A well-known Utah insurance agent and leader in the Church of Latter Day Saints is going to jail for up to 15 years for defrauding 1,500 investors of roughly $20 million. The agent traded on his position of influence in the church to persuade fellow members to buy promissory notes for development projects. The notes, which purported to pay 10 percent interest in 30 days, were actually part of a long-running Ponzi scheme that fleeced the Mormon faithful of their life’s savings.

A New York investment advisor was sentenced to 97 months in prison after pleading guilty to charges that he stole $7 million from investors. Convicted of investment advisory, wire, and securities fraud, the advisor used client funds to buy multi-million homes and fancy automobiles. He made unauthorized transfers from client accounts by submitting forged documents to his broker-dealer and lied to investors about how the funds would be used.

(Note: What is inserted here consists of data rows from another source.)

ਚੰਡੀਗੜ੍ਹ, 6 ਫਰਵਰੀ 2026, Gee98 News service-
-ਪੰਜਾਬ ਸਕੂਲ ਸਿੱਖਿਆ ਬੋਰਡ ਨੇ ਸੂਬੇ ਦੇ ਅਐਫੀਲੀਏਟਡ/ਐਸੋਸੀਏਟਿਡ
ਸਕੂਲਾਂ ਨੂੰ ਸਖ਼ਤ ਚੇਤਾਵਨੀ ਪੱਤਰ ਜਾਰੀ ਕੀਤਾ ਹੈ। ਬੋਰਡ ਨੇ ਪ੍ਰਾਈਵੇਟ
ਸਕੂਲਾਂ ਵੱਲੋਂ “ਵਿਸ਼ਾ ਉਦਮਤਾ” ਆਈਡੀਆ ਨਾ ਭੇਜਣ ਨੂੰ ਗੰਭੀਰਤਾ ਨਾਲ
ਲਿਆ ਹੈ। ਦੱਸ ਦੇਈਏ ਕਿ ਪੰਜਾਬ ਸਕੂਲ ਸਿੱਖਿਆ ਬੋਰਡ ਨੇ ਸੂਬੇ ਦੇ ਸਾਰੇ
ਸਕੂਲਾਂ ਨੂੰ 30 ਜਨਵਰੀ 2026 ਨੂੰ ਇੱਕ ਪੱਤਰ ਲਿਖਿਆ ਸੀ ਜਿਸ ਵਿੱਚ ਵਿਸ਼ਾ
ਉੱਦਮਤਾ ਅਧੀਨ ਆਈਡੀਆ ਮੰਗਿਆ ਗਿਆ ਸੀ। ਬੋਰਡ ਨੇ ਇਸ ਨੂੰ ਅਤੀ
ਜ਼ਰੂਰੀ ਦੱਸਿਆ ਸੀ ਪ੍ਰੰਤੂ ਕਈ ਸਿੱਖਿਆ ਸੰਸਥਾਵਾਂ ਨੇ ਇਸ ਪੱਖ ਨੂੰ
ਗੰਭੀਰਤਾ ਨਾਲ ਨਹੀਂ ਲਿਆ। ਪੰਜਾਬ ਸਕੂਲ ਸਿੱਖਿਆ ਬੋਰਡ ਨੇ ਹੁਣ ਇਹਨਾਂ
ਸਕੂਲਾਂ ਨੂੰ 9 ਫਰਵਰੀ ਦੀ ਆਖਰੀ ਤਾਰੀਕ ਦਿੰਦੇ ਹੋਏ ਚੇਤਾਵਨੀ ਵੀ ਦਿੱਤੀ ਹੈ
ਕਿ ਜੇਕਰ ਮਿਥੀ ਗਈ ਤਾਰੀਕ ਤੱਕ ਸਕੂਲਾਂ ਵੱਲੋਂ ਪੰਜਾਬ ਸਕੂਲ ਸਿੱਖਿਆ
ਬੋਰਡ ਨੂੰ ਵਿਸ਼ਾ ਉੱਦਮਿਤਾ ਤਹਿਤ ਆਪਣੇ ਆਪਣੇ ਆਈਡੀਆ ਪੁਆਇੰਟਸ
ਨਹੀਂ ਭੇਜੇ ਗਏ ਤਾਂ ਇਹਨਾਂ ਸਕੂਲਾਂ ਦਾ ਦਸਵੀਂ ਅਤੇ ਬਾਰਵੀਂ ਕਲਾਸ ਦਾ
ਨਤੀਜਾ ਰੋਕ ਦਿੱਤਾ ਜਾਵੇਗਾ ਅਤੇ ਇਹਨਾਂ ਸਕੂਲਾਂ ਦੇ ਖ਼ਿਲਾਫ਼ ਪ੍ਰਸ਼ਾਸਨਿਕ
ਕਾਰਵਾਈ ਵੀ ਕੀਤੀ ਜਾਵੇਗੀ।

FINRA permanently barred a Florida registered representative from the securities business for misappropriating over $1.9 million in client funds, while making false statements and sending falsified account statements and other documents statements to his customers to hide his scheme. According to FINRA, the rep persuaded clients to invest in fictitious financial products, including what purported to be tax-free corporate bonds and CDs. Instead of forwarding the checks to his employer, a large life insurer, he deposited them in his own bank account and diverted the money to his personal use.